Start of Block
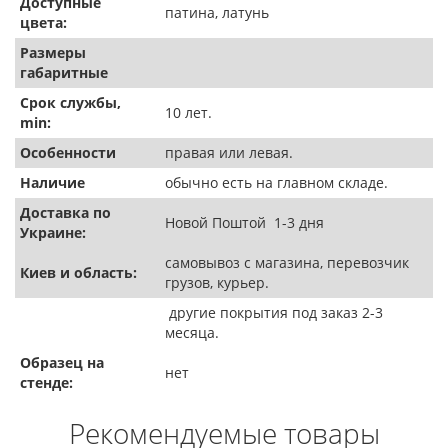
Доступные
патина, латунь
цвета:
Размеры
габаритные
Срок службы,
10 лет.
min:
Особенности
правая или левая.
Наличие
обычно есть на главном складе.
Доставка по
Новой Поштой 1-3 дня
Украине:
самовывоз с магазина, перевозчик
Киев и область:
грузов, курьер.
другие покрытия под заказ 2-3
месяца.
Образец на
нет
стенде:
Рекомендуемые товары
End of Block
> TASK TO COMPLETE
Copy every line above word for word and exclude the pictures.

> TASK RESULT
Доступные
патина, латунь
цвета:
Размеры
габаритные
Срок службы,
10 лет.
min:
Особенности
правая или левая.
Наличие
обычно есть на главном складе.
Доставка по
Новой Поштой 1-3 дня
Украине:
самовывоз с магазина, перевозчик
Киев и область:
грузов, курьер.
другие покрытия под заказ 2-3
месяца.
Образец на
нет
стенде:
Рекомендуемые товары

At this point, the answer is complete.